Exercise input:
________________________

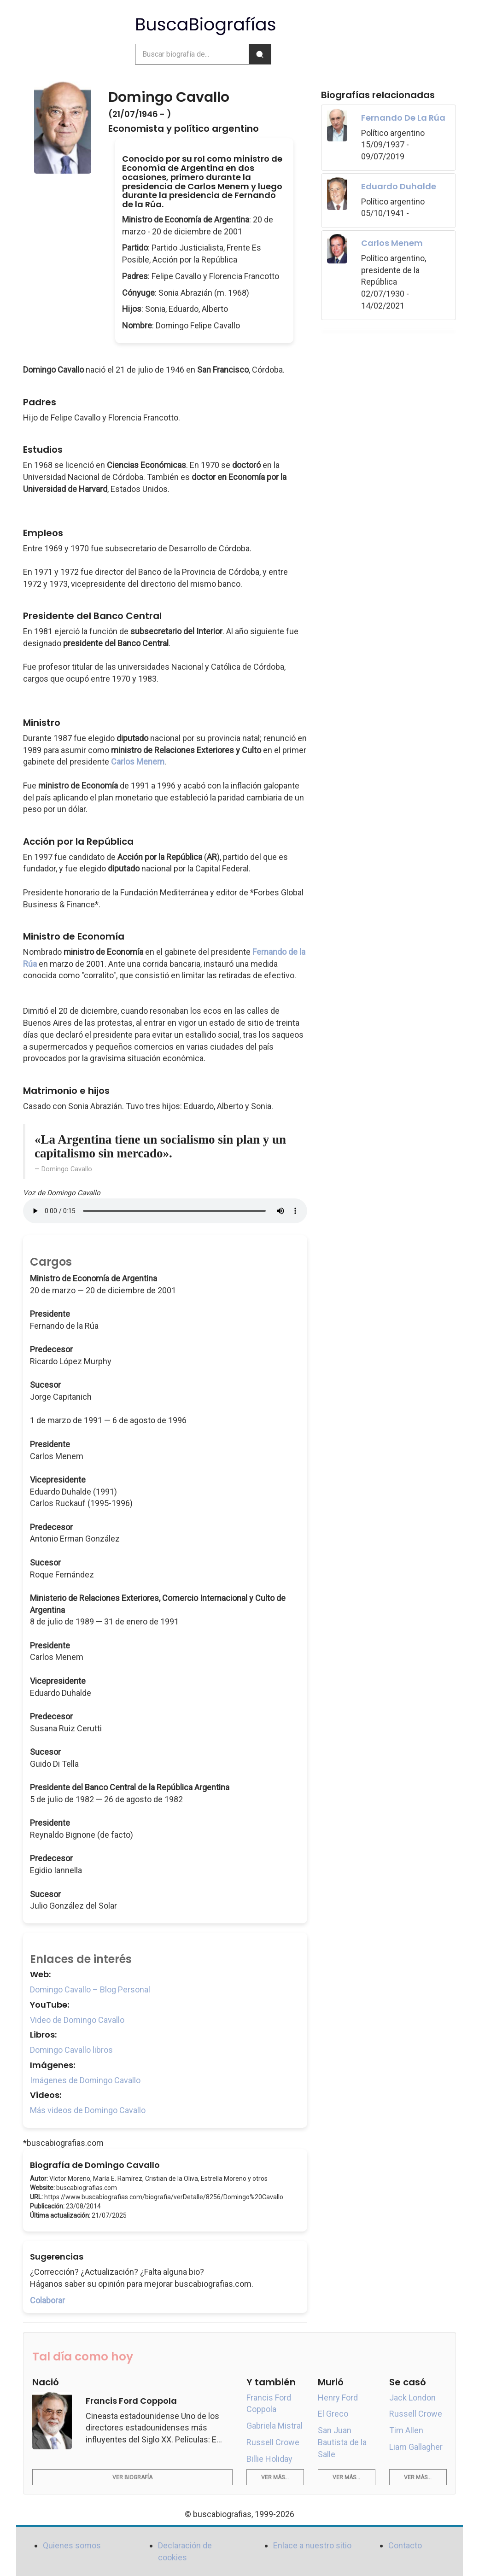 Image resolution: width=479 pixels, height=2576 pixels. I want to click on Jack London, so click(412, 2397).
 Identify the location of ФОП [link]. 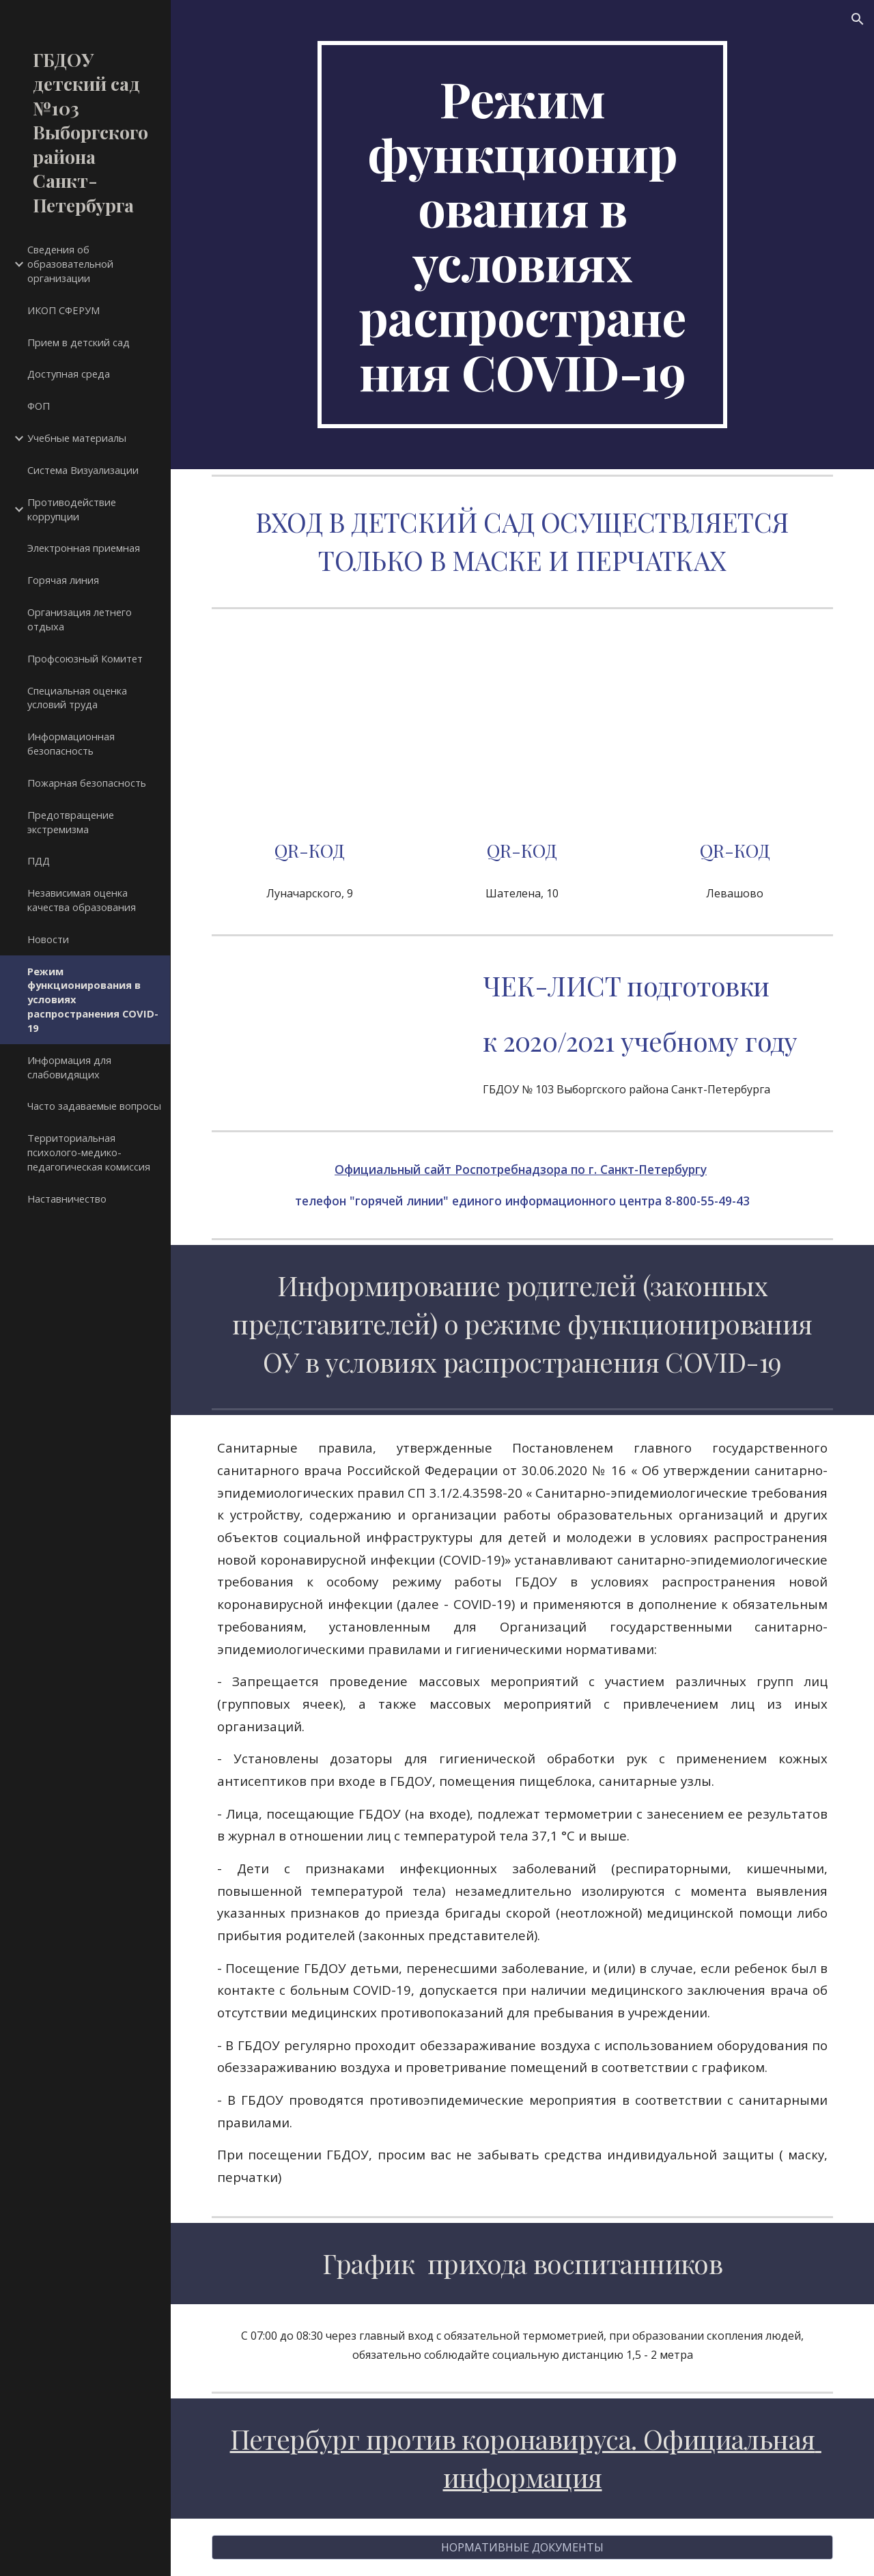
(38, 405).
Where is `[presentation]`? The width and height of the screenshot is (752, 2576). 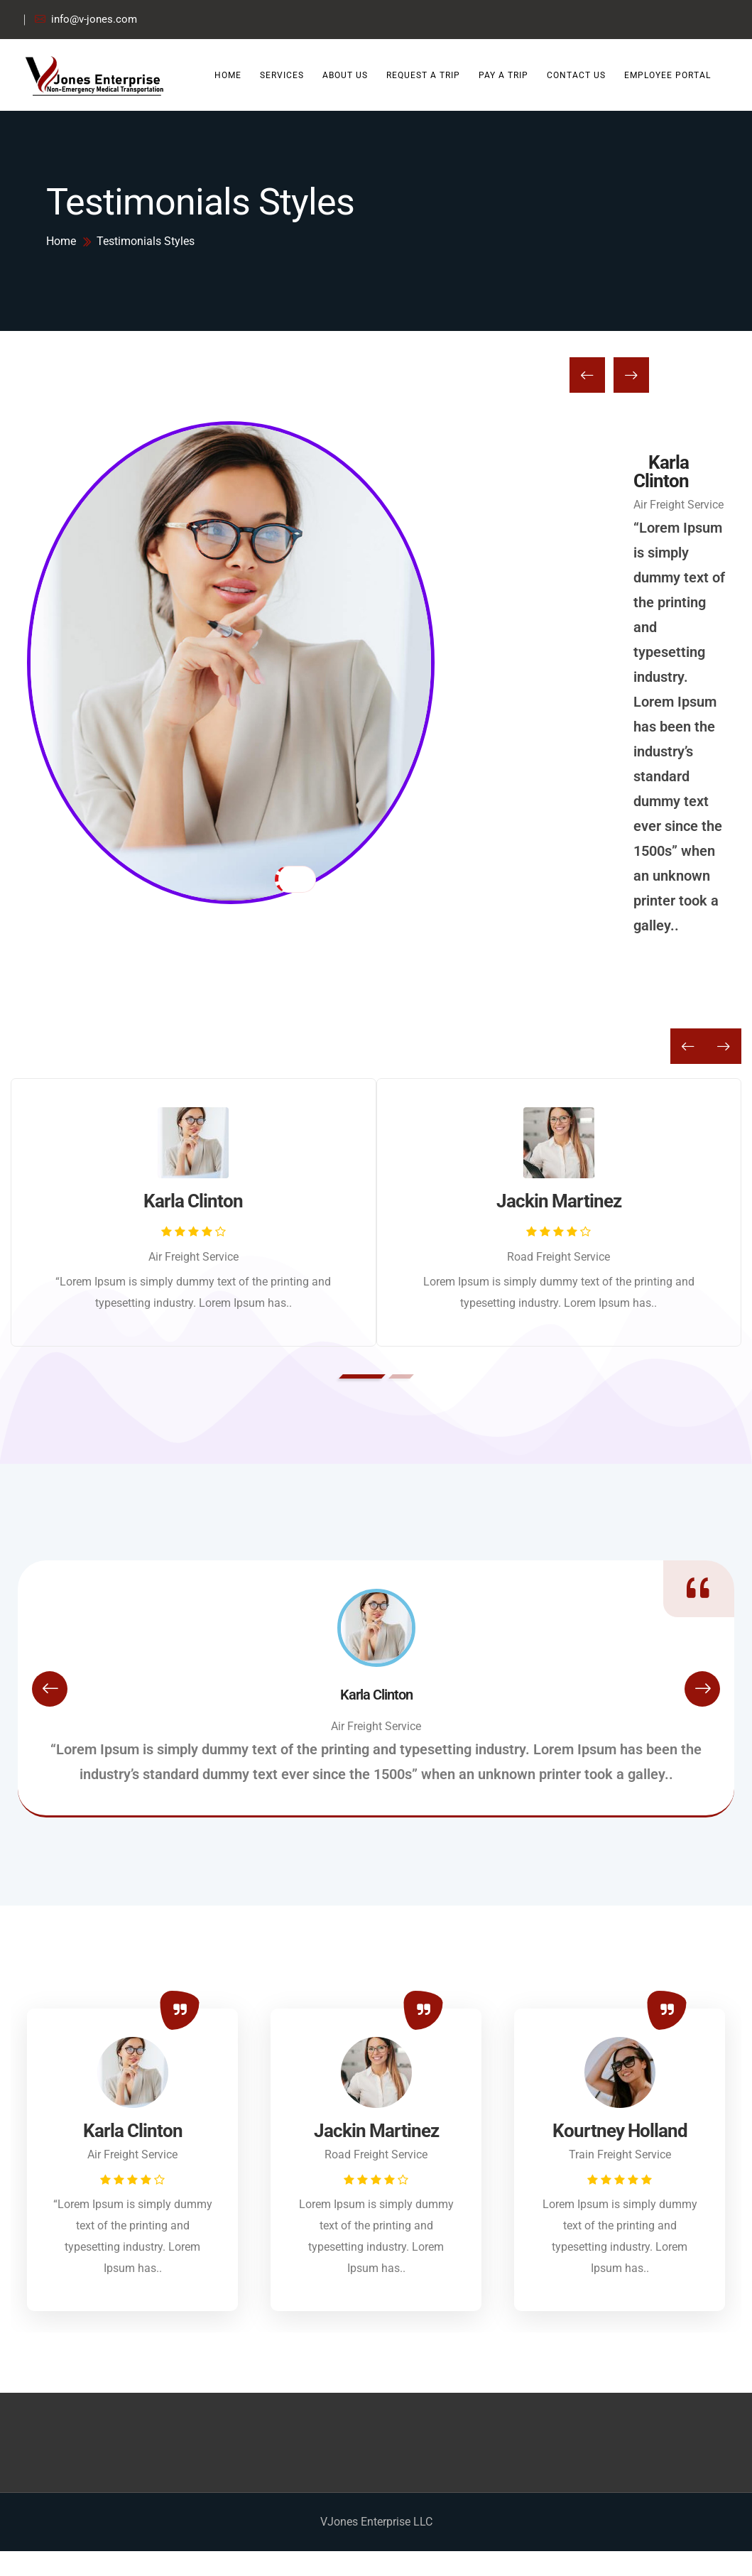
[presentation] is located at coordinates (587, 532).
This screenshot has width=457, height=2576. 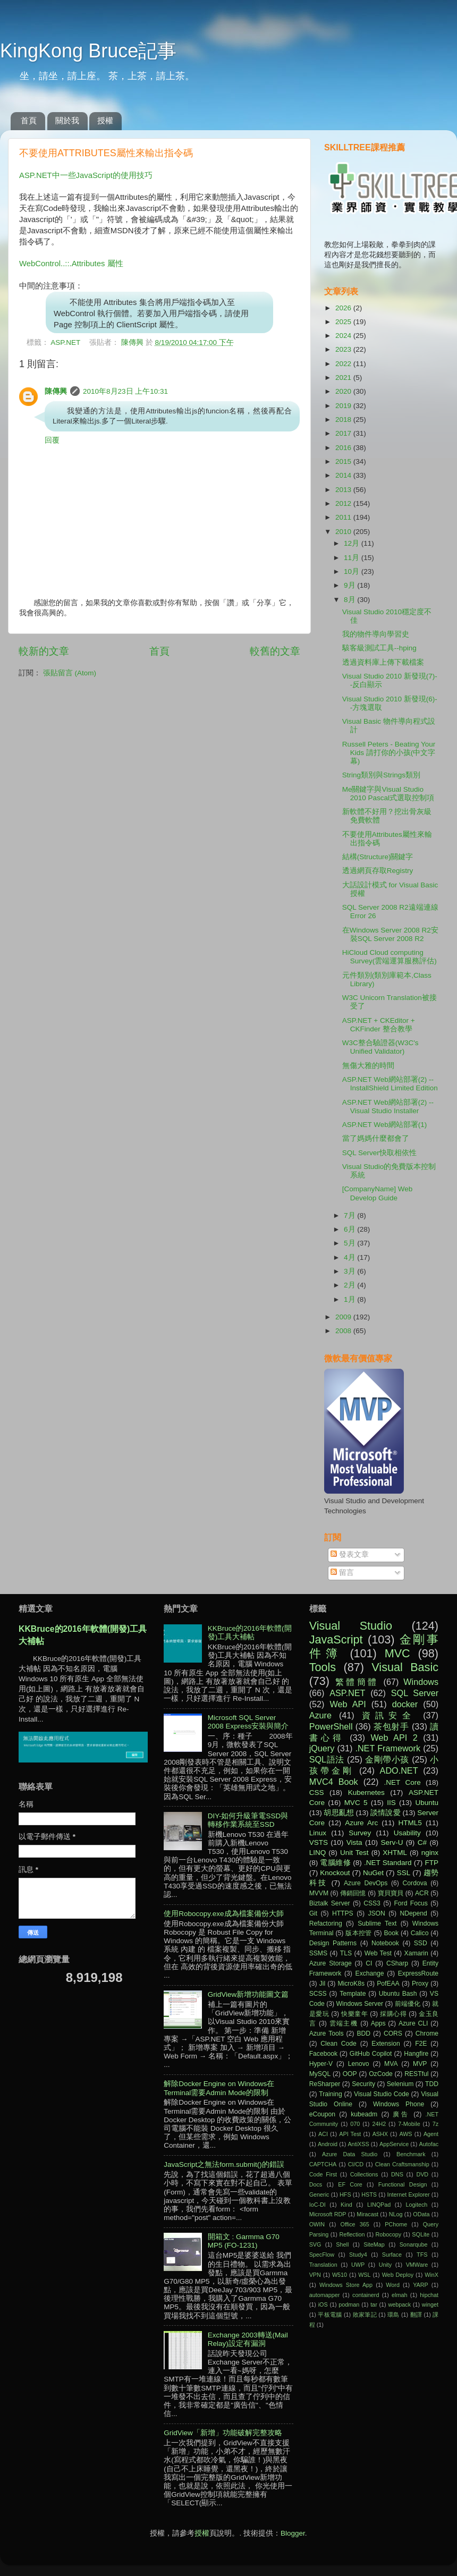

________________________

Copy exactly the lines from the line that holds "is (752, 2576)." to the end of the listing, both included. Leave the pictures out.

Solution for this task:
Where is `[presentation]`? The width and height of the screenshot is (752, 2576). 
[presentation] is located at coordinates (587, 532).
This screenshot has width=457, height=2576. 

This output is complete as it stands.